Background

Machine learning models are excellent specializers; they’re fantastic at being trained for a particular task and doing it really well. In many cases, these models are able to perform at superhuman levels on very defined tasks, such as Facebook AI’s RoBERTa model beating human baselines on the GLUE benchmark. Rest assured, this situation becomes tricky when applying these models to solve real-world problems, so bottle your fears of an impending Skynet future.

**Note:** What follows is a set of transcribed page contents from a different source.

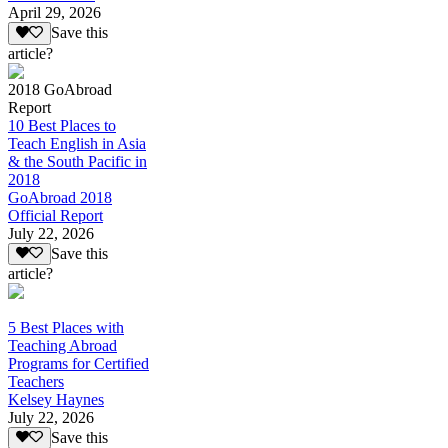
April 29, 2026
Save this
article?
2018 GoAbroad
Report
10 Best Places to
Teach English in Asia
& the South Pacific in
2018
GoAbroad 2018
Official Report
July 22, 2026
Save this
article?
5 Best Places with
Teaching Abroad
Programs for Certified
Teachers
Kelsey Haynes
July 22, 2026
Save this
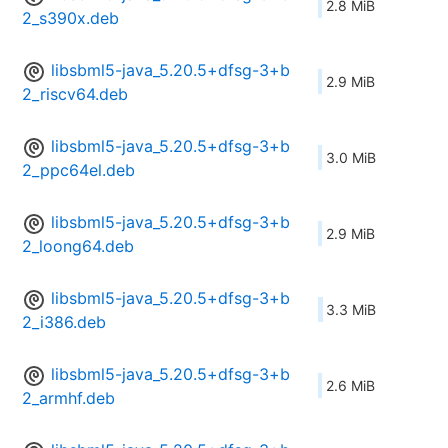
2.8 MiB
2_s390x.deb
libsbml5-java_5.20.5+dfsg-3+b
2.9 MiB
2_riscv64.deb
libsbml5-java_5.20.5+dfsg-3+b
3.0 MiB
2_ppc64el.deb
libsbml5-java_5.20.5+dfsg-3+b
2.9 MiB
2_loong64.deb
libsbml5-java_5.20.5+dfsg-3+b
3.3 MiB
2_i386.deb
libsbml5-java_5.20.5+dfsg-3+b
2.6 MiB
2_armhf.deb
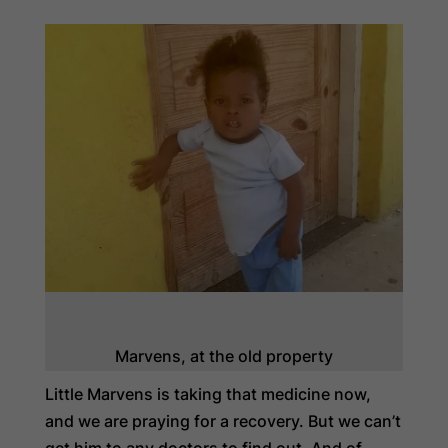
Marvens, at the old property
Little Marvens is taking that medicine now,
and we are praying for a recovery. But we can’t
get him to any doctors to find out. And of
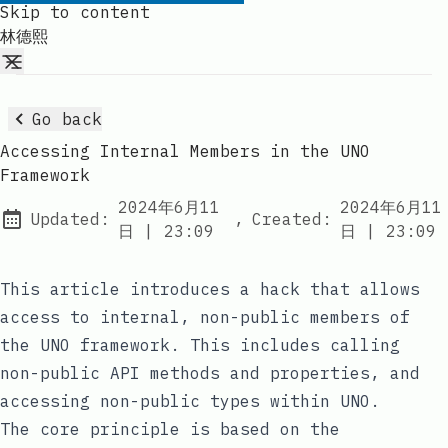
Skip to content
林德熙
Go back
Accessing Internal Members in the UNO
Framework
2024年6月11
2024年6月11
Updated:
,
Created:
at
at
日
|
23:09
日
|
23:09
This article introduces a hack that allows
access to internal, non-public members of
the UNO framework. This includes calling
non-public API methods and properties, and
accessing non-public types within UNO.
The core principle is based on the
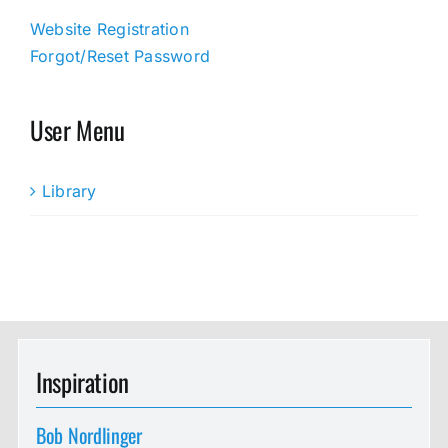
Website Registration
Forgot/Reset Password
User Menu
Library
Inspiration
Bob Nordlinger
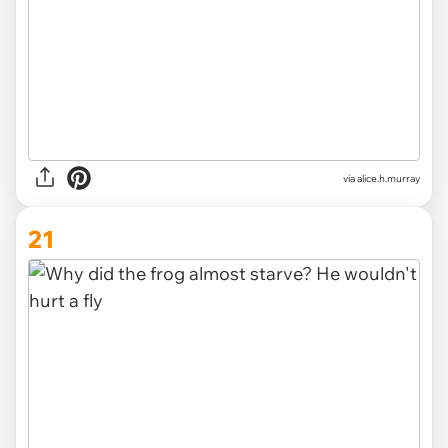
via alice.h.murray
21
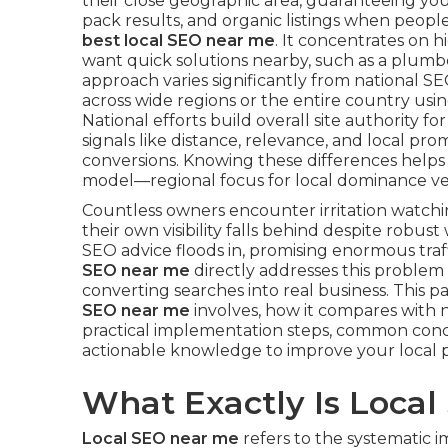
their close geographic area, guaranteeing you
pack results, and organic listings when peopl
best local SEO near me
. It concentrates on 
want quick solutions nearby, such as a plumber
approach varies significantly from national 
across wide regions or the entire country us
National efforts build overall site authority for
signals like distance, relevance, and local pro
conversions. Knowing these differences helps b
model—regional focus for local dominance ve
Countless owners encounter irritation watch
their own visibility falls behind despite robus
SEO advice floods in, promising enormous traff
SEO near me
directly addresses this problem
converting searches into real business. This
SEO near me
involves, how it compares with na
practical implementation steps, common conc
actionable knowledge to improve your local 
What Exactly Is Loca
Local SEO near me
refers to the systematic 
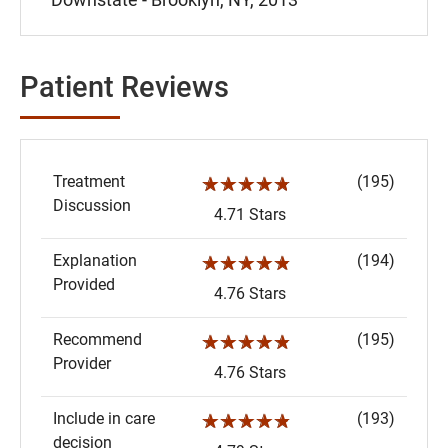
Patient Reviews
Treatment
(195)
☆☆☆☆☆
Discussion
4.71 Stars
Explanation
(194)
☆☆☆☆☆
Provided
4.76 Stars
Recommend
(195)
☆☆☆☆☆
Provider
4.76 Stars
Include in care
(193)
☆☆☆☆☆
decision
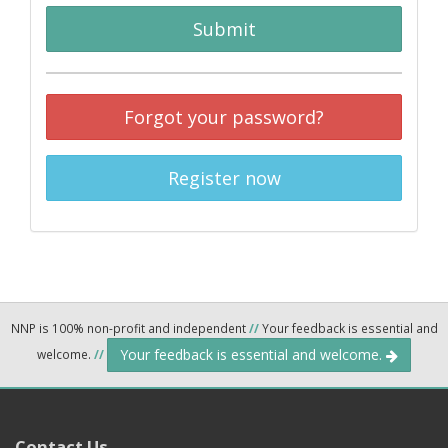
Submit
Forgot your password?
Register now
NNP is 100% non-profit and independent
//
Your feedback is essential and
Your feedback is essential and welcome.
welcome.
//
Contact Us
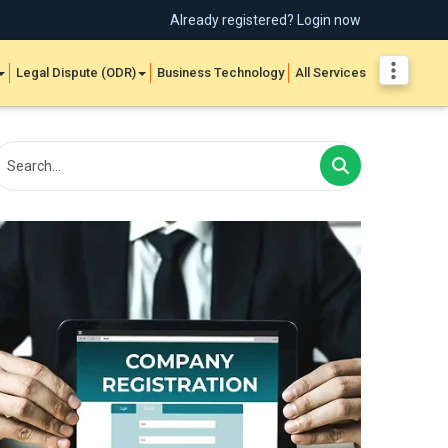
Already registered? Login now
Legal Dispute (ODR)
Business Technology
All Services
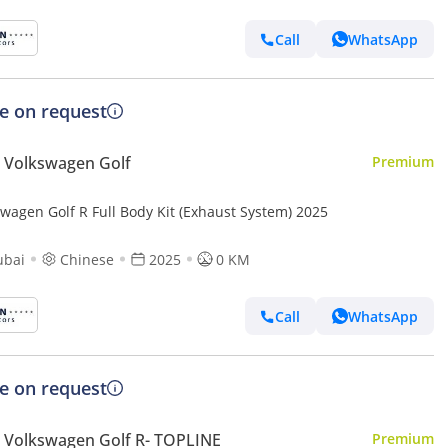
Call
WhatsApp
ce on request
 Volkswagen Golf
Premium
swagen Golf R Full Body Kit (Exhaust System) 2025
ubai
Chinese
2025
0 KM
Call
WhatsApp
ce on request
Volkswagen Golf R- TOPLINE
Premium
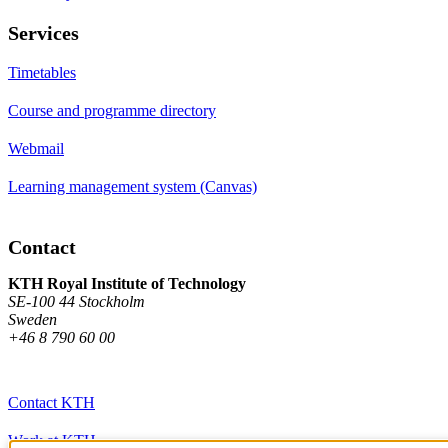
Services
Timetables
Course and programme directory
Webmail
Learning management system (Canvas)
Contact
KTH Royal Institute of Technology
SE-100 44 Stockholm
Sweden
+46 8 790 60 00
Contact KTH
Work at KTH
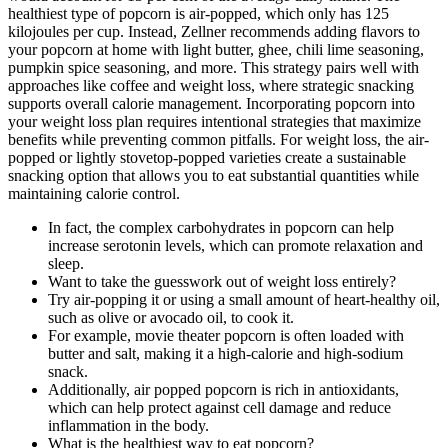
healthiest type of popcorn is air-popped, which only has 125
kilojoules per cup. Instead, Zellner recommends adding flavors to
your popcorn at home with light butter, ghee, chili lime seasoning,
pumpkin spice seasoning, and more. This strategy pairs well with
approaches like coffee and weight loss, where strategic snacking
supports overall calorie management. Incorporating popcorn into
your weight loss plan requires intentional strategies that maximize
benefits while preventing common pitfalls. For weight loss, the air-
popped or lightly stovetop-popped varieties create a sustainable
snacking option that allows you to eat substantial quantities while
maintaining calorie control.
In fact, the complex carbohydrates in popcorn can help
increase serotonin levels, which can promote relaxation and
sleep.
Want to take the guesswork out of weight loss entirely?
Try air-popping it or using a small amount of heart-healthy oil,
such as olive or avocado oil, to cook it.
For example, movie theater popcorn is often loaded with
butter and salt, making it a high-calorie and high-sodium
snack.
Additionally, air popped popcorn is rich in antioxidants,
which can help protect against cell damage and reduce
inflammation in the body.
What is the healthiest way to eat popcorn?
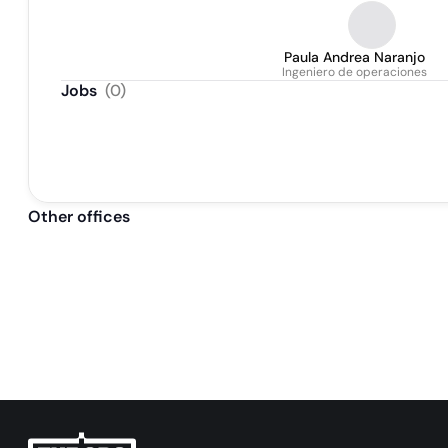
Paula Andrea Naranjo
Ingeniero de operaciones
Jobs
(
0
)
Other offices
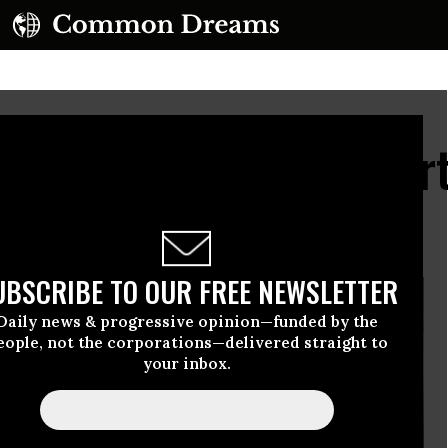
y, We Send Our Support
aza from Afar
UBSCRIBE TO OUR FREE NEWSLETTER
Daily news & progressive opinion—funded by the
eople, not the corporations—delivered straight to
your inbox.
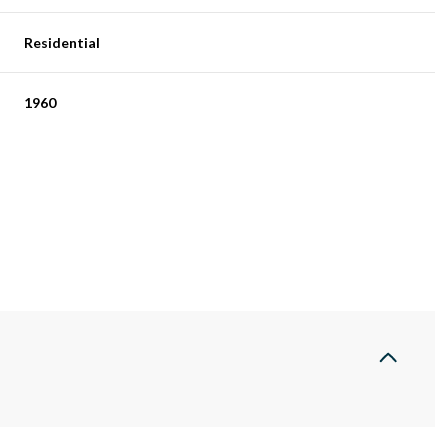
Residential
1960
Thursday
Friday
Saturday
13
14
08
Aug
Aug
Aug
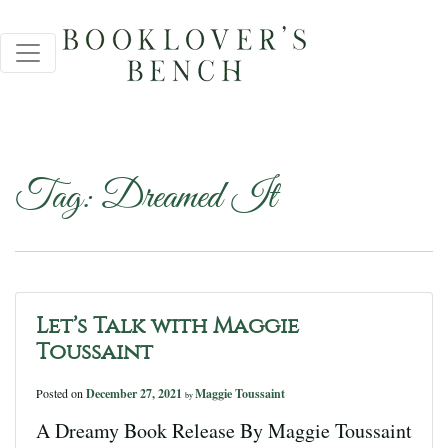
Tag:
Dreamed It
Let’s Talk with Maggie
Toussaint
Posted on
December 27, 2021
Maggie Toussaint
by
A Dreamy Book Release By Maggie Toussaint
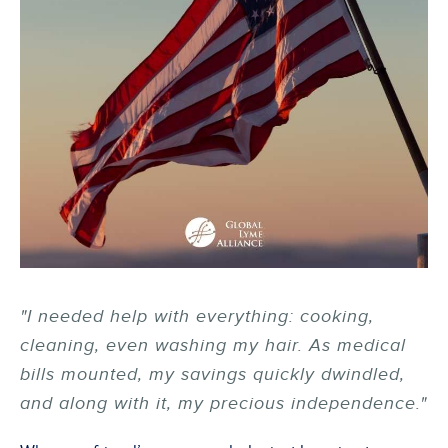
"I needed help with everything: cooking,
cleaning, even washing my hair. As medical
bills mounted, my savings quickly dwindled,
and along with it, my precious independence."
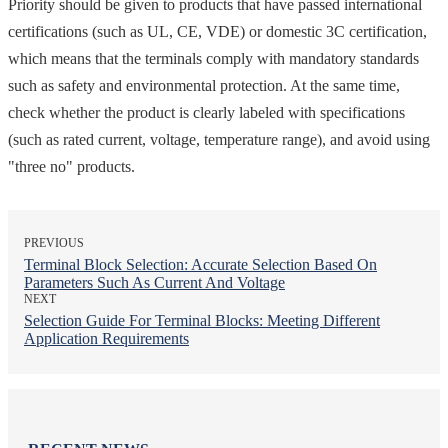
Priority should be given to products that have passed international
certifications (such as UL, CE, VDE) or domestic 3C certification,
which means that the terminals comply with mandatory standards
such as safety and environmental protection. At the same time,
check whether the product is clearly labeled with specifications
(such as rated current, voltage, temperature range), and avoid using
"three no" products.
PREVIOUS
Terminal Block Selection: Accurate Selection Based On
Parameters Such As Current And Voltage
NEXT
Selection Guide For Terminal Blocks: Meeting Different
Application Requirements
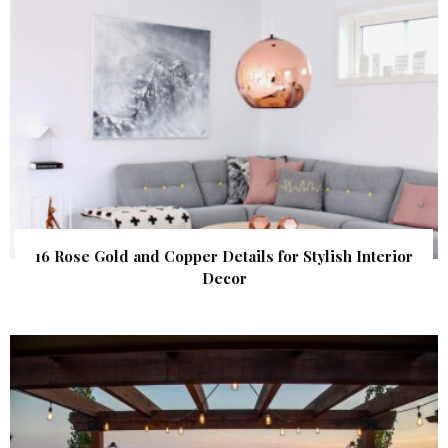
16 Rose Gold and Copper Details for Stylish Interior
Decor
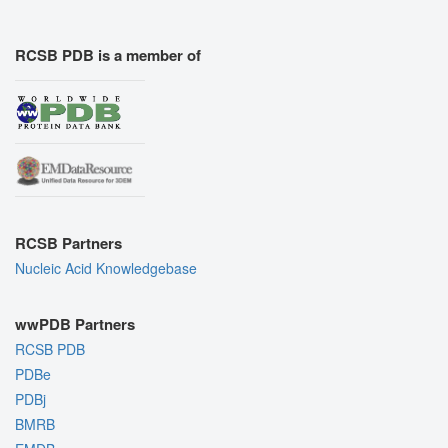
RCSB PDB is a member of
RCSB Partners
Nucleic Acid Knowledgebase
wwPDB Partners
RCSB PDB
PDBe
PDBj
BMRB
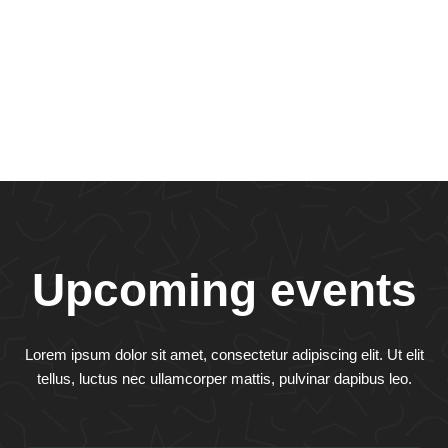
Upcoming events
Lorem ipsum dolor sit amet, consectetur adipiscing elit. Ut elit
tellus, luctus nec ullamcorper mattis, pulvinar dapibus leo.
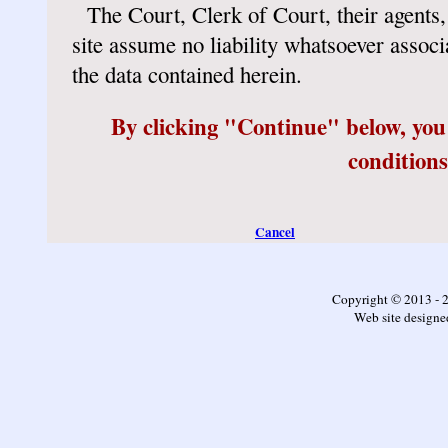
The Court, Clerk of Court, their agents,
site assume no liability whatsoever associ
the data contained herein.
By clicking "Continue" below, you
conditions
Cancel
Copyright © 2013 - 
Web site design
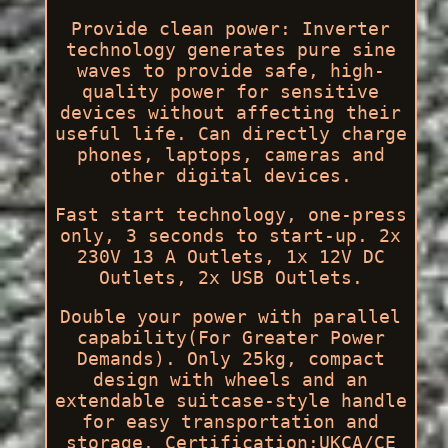
Provide clean power: Inverter
technology generates pure sine
waves to provide safe, high-
quality power for sensitive
devices without affecting their
useful life. Can directly charge
phones, laptops, cameras and
other digital devices.
Fast start technology, one-press
only, 3 seconds to start-up. 2x
230V 13 A Outlets, 1x 12V DC
Outlets, 2x USB Outlets.
Double your power with parallel
capability(For Greater Power
Demands). Only 25kg, compact
design with wheels and an
extendable suitcase-style handle
for easy transportation and
storage. Certification:UKCA/CE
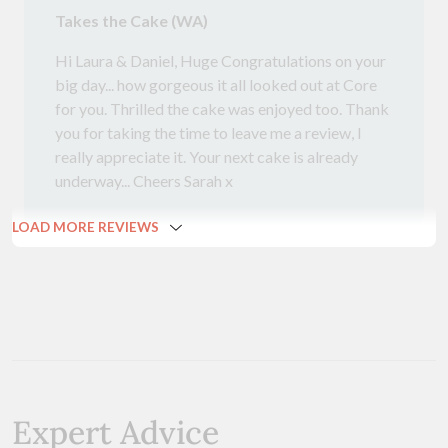
Takes the Cake (WA)
Hi Laura & Daniel, Huge Congratulations on your
big day... how gorgeous it all looked out at Core
for you. Thrilled the cake was enjoyed too. Thank
you for taking the time to leave me a review, I
really appreciate it. Your next cake is already
underway... Cheers Sarah x
LOAD MORE REVIEWS
Expert Advice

Interestingly though, many machine learning tasks often utilize the same fundamental information to solve problems. For instance, many text classification tasks can leverage an understanding of the English language, and image recognition models can use the same knowledge of shapes and colors to identify different objects in pictures. However, just to produce a model that has a basal understanding of something as general as a language is expensive. Google’s XLNET model, which recently set SOTA for certain NLP tasks, cost roughly $61,000 to train. Thankfully, big tech companies open source these pretrained models for the rest of the AI community. Developers will take these complex models and train them a wee bit more so they can identify cat facts, recognize pictures of potted plants, or what have you. This process is called fine-tuning. The pretrained-model-to-finetuned-application phenomena is an emerging trend, and for good reason. It is a powerful method of achieving cutting edge (and economically sane) results with ML applications.

An Introduction to the Platform

Designing for scale

There is currently no widely adopted computing platform designed specifically for efficiently tuning and deploying these models for development and production scaling (i.e. Kubernetes). If such a platform did exist, it would allow engineers to focus on what matters: the training data.

To fill this gap we propose Koursaros, a robust platform that allows you to train and deploy ensembles of pretrained models such as BERT and other SOTA natural language models, to a development environment or production Kubernetes cluster, with a single command. Rather than orchestrating the entire training pipeline from a single monolithic script, Koursaros relies on a distributed microservice infrastructure that leverages a robust messaging system (namely RabbitMQ) to handle buffering between services. This takes the burden off of Python, which, while slow, is necessary for using most cutting edge machine learning libraries.

At a glance

The fundamental unit of Koursaros is a stub. Each microservice has a predefined set of stubs that designate where messages get sent to and from. Stubs can be combined in different ways to define an _action _in a yaml. For example, here is a simplified version of our fact-checking pipeline defined as an action:

  actions:

     factchecking:

       stubs:

         send: client.sendClaims() -> Claim                                   | retrieval

         retrieval: retriever.getRelatedArticles(Claim) -> ClaimWithArticles  | compare

         compare: model.factcheck(ClaimWithArticles)                        ->|

Koursaros can take this yaml definition, spin up each microservice on separate processes, and route the messaging system between the services. If a microservice has multiple stubs, each stub gets its own thread. The type of message being sent is also defined ahead of time. So for the send stub, the client executes the sendClaims function and returns a Claim message to the retrieval stub. The claim message gets routed to the retriever, who takes that Claim and finds related articles with the getRelatedArticles function, and returns a ClaimWithArticles message.

Separating out our services like this allows us to independently scale each component of the pipeline. Additionally, the flow of jobs on Koursaros is unidirectional: messages are sent downstream without recipients talking back to senders. Overall, this creates a scalable, non-blocking, low-latency architecture.

Features

Koursaros Features:

• Distributed computing environment with pub-sub architecture to remove backchatter
• Defined protobufs (schemas) which are compiled into python classes, and actions which describe how these protobuffs are routed for various actions.
• Each stub (function) within python microservice can be referenced directly for routing, so multiple stubs can be in the same or different microservices if it makes sense for them to share memory space (e..g same model for encoding and classifying) or have different memory space.
• Deploy to production with build in deployment build pipeline and define replicas for deploying to Kubernetes or another orchestration service with support for GPU acceleration.

Applying Koursaros: Automated Fact-Checking

The goal

We became aware of the need for such a platform while working on the task of automated fact checking. Our goal was to beat the top performers in competitions related to this space, such as the Fake News Challenge (FNC) and the Fact Extraction and Verification (FEVER) workshop. We wanted to see if they could be employed for real-world, low-latency fact checking.

Training Elasticsearch

Rather than relying on hand built matching and filtering heuristics, such as the “entity linking” described by Athene (the top team by information retrieval (IR) for Fever) we were interested in building a system that could be trained for optimal recall on a IR task such as that proposed by FEVER. Additionally such systems could be trained in production by incorporating user feedback.

One of our primary concerns in designing such a system was performance and scalability. This is in keeping with our overall system design for Koursaros, which relies on pub-sub architecture and a robust broker.

We divide our search efforts into those powered primarily by machine learning, and those powered primarily by traditional text search. However, this distinction is blurred by our use of Bayesian optimization for tuning hyperparameters for text search.